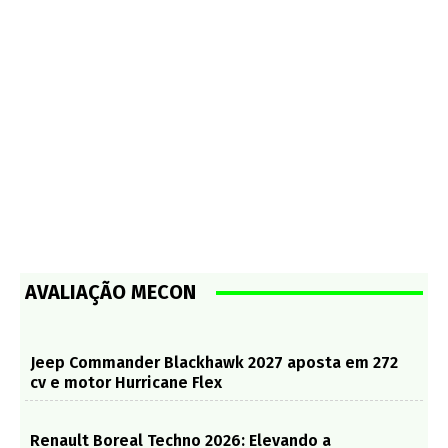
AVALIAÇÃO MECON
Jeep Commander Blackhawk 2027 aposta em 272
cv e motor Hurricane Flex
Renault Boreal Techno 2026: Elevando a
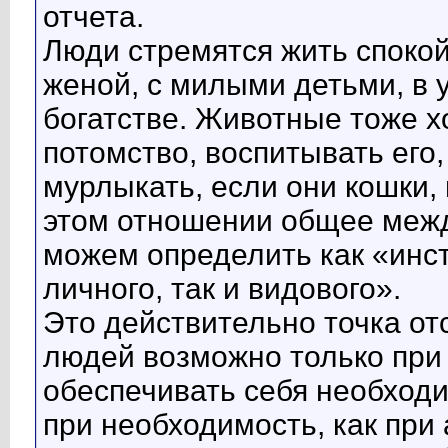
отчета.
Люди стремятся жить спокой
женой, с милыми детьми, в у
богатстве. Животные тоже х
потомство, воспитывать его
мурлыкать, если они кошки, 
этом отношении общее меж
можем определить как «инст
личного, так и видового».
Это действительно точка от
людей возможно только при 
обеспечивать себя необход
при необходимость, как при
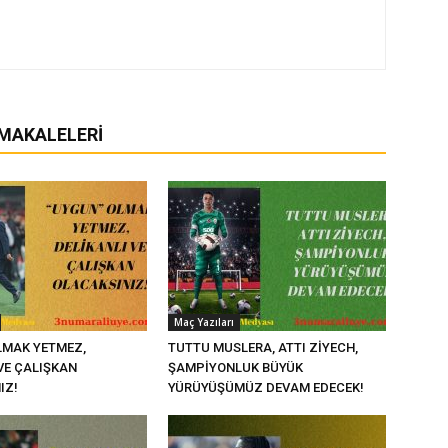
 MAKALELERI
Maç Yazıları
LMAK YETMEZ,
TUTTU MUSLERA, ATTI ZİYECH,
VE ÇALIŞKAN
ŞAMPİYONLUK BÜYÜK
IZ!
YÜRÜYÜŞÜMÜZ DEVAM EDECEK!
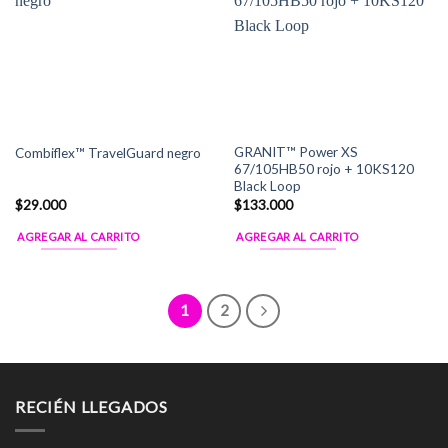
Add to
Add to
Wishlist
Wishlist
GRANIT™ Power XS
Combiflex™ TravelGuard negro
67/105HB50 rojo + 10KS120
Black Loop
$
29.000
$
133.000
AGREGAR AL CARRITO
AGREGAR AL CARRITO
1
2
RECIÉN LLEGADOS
---
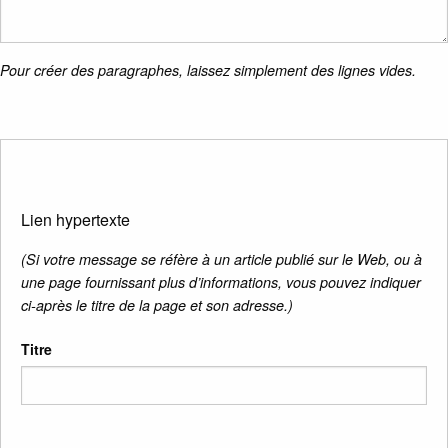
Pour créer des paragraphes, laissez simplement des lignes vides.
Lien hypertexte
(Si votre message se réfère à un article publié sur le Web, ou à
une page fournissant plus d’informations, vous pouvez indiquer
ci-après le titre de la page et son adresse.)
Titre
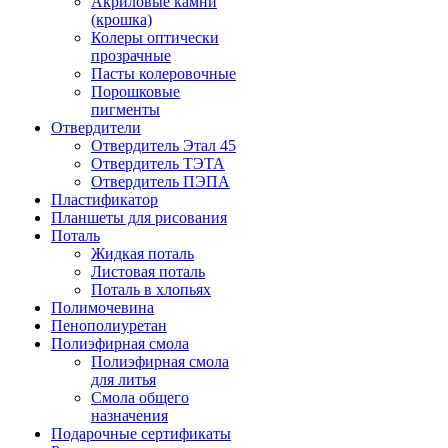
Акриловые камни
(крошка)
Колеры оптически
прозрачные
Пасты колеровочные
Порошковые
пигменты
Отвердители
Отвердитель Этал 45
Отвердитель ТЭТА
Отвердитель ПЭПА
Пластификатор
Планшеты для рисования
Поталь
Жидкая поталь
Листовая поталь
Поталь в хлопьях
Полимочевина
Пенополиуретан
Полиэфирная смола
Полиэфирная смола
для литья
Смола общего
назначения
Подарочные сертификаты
* * *
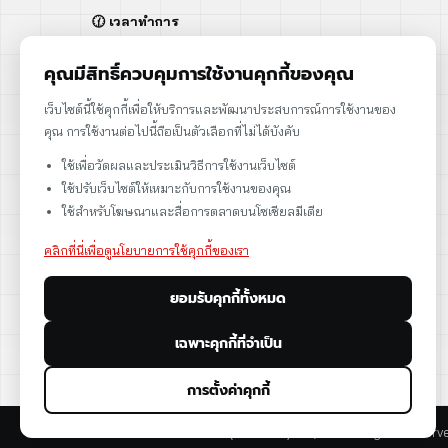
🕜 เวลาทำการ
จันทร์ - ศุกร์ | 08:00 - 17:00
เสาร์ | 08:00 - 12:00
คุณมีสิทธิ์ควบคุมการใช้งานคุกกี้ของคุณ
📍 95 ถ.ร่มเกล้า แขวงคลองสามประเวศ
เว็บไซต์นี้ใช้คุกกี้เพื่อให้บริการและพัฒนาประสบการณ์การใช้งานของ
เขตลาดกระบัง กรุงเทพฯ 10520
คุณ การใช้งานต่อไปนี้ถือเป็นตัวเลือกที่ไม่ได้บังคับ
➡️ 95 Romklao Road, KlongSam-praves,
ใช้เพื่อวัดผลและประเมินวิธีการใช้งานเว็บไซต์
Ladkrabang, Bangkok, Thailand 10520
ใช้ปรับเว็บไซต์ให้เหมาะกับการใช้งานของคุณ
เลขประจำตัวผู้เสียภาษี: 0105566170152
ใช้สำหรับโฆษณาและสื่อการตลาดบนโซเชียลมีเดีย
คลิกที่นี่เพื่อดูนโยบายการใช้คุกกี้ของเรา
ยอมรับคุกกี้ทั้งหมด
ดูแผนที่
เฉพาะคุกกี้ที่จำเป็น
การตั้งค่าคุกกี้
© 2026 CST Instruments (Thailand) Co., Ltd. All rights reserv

EXERCISE DETAILS:
Lines above with the string "บไซต" need to be found and copied.

TASK RESPONSE:
เว็บไซต์นี้ใช้คุกกี้เพื่อให้บริการและพัฒนาประสบการณ์การใช้งานของ
ใช้เพื่อวัดผลและประเมินวิธีการใช้งานเว็บไซต์
ใช้ปรับเว็บไซต์ให้เหมาะกับการใช้งานของคุณ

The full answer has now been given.